金 (ゴールド) の歴史と物質としてのちょっとディープな話【第一講】は、金という物質と金の歴史についてのお話。

金 (ゴールド) のコーディネートのちょっとディープな話【第三講】では金の持つ意味やイメージ、ジュエリーコーディネートやお手入れ方法、ホワイトゴールドとプラチナの違いについて。と進めていきますので、全てご覧頂けたら嬉しいです。

ジュエリーに使われている貴金属全般に関しては金、プラチナ、銀、ジュエリー選びの参考に!貴金属の種類と特徴でご紹介しておりますので、こちらをご参照下さい。

 

ジュエリー用ゴールドの純度の違いはその地域の文化による

ジュエリー用途で使われている金の純度には地域によって違いがあります。それぞれの地域で使用されている金の純度は歴史や文化と密接に関係し合っています。それでは早速、様々な事例を見ていきましょう。

日本

18金と呼ばれる純度75%の金が主流です。最近は10金 (純度41%) や14金 (純度58%) の品物も増えてきました。

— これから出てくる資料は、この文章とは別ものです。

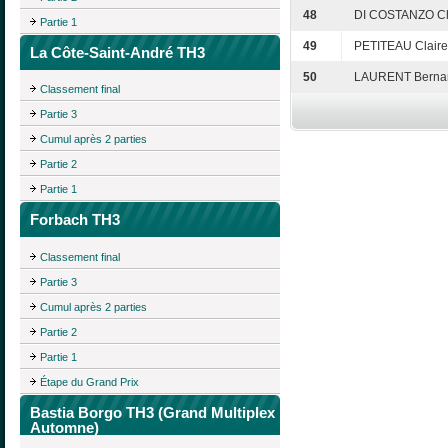
48
DI COSTANZO Ch
Partie 1
49
PETITEAU Claire
La Côte-Saint-André TH3
50
LAURENT Berna
Classement final
Partie 3
Cumul après 2 parties
Partie 2
Partie 1
Forbach TH3
Classement final
Partie 3
Cumul après 2 parties
Partie 2
Partie 1
Étape du Grand Prix
Bastia Borgo TH3 (Grand Multiplex
Automne)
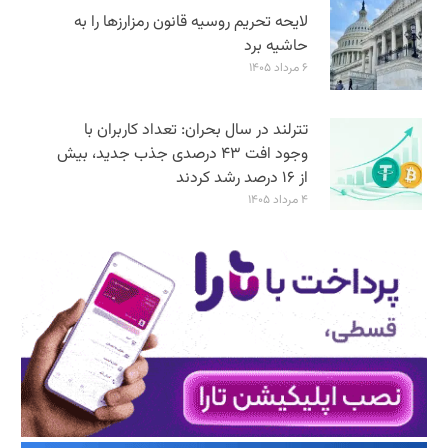
لایحه تحریم روسیه قانون رمزارزها را به
حاشیه برد
۶ مرداد ۱۴۰۵
تترلند در سال بحران: تعداد کاربران با
وجود افت ۴۳ درصدی جذب جدید، بیش
از ۱۶ درصد رشد کردند
۴ مرداد ۱۴۰۵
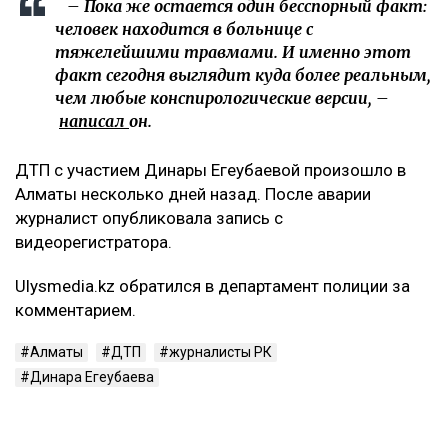
– Пока же остается один бесспорный факт:
человек находится в больнице с
тяжелейшими травмами. И именно этот
факт сегодня выглядит куда более реальным,
чем любые конспирологические версии, –
написал
он.
ДТП с участием Динары Егеубаевой произошло в
Алматы несколько дней назад. После аварии
журналист опубликовала запись с
видеорегистратора.
Ulysmedia.kz обратился в департамент полиции за
комментарием.
Алматы
ДТП
журналисты РК
Динара Егеубаева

日本ではもともと和装が華やかだったためジュエリーを身に着ける習慣がありませんでしたが、明治時代に入ってヨーロッパ地域からその習慣が輸入されました。現在もジュエリーに関する基準はほとんどがヨーロッパの基準に基づいています。唯一、プラチナを多用することが日本独自の文化です。

ヨーロッパ地域

加工性と耐久性のバランスが良い18金が主に使われ、現在のジュエリーの国際基準ともなっています。

100年以上前のヨーロッパ地域のジュエリーでは9金 (純度37%) から10金 (純度41%) が主に使われています。これは金の精製技術が不完全だった他、金が大変希少であったためです。18金が使用されるようになったのは現代に入ってからです。

中国・中央アジア

20金 (純度83%) から22金 (純度91%) のジュエリーが多いです。合金にメッキされた偽物も多いので、購入には注意が必要です。

中国を中心とした地域では政治的に不安定な時期が長く、金を資産として身に着ける習慣が定着しました。そのため、加工性や耐久性よりも純度を優先させたジュエリーが多く見られます。この傾向はインドやタイなどの中央アジアにも見られます。

アメリカ

14金 (純度58%) から18金 (75%) が多いです。ハワイアンジュエリーでは主に14金が使われています。

ハワイアンジュエリーはプレーンな指輪を彫ってデザインするため、彫りやすい様に硬度の高い14金を使用しています。また、アメリカでは過去に、金を備蓄するために高純度の金製品の製造を禁止する国の政策が制定されており、その名残とも言われています。

 

金は紀元前から貴金属と見なされ、国力と密接な関りがありました。そのため、金を切り口にその国の歴史をさかのぼると「国」そのものが見えてくるので面白いです。国家としての歴史の長さや、災害・気候などの物理的、戦争・経済などの政治的側面が表われてきます。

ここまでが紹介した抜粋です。